[Start of section]

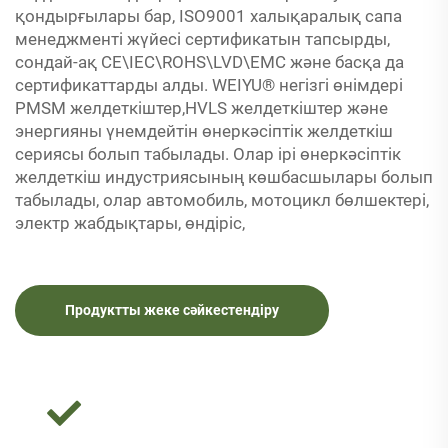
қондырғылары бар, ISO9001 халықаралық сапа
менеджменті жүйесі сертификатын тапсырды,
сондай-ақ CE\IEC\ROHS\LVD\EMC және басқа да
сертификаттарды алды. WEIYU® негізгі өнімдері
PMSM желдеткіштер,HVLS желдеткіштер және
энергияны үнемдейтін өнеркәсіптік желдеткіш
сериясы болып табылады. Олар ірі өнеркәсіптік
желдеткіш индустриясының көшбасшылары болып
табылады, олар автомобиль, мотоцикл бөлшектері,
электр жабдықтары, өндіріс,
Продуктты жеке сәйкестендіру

[End of section]
[Start of section]

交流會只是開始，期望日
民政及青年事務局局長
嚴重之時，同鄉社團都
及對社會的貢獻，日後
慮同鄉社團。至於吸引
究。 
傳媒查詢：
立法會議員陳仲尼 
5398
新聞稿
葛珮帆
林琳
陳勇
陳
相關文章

[End of section]

Task. How many lines of the entries above include the word "және"? Reply with the number alone.

Answer. 2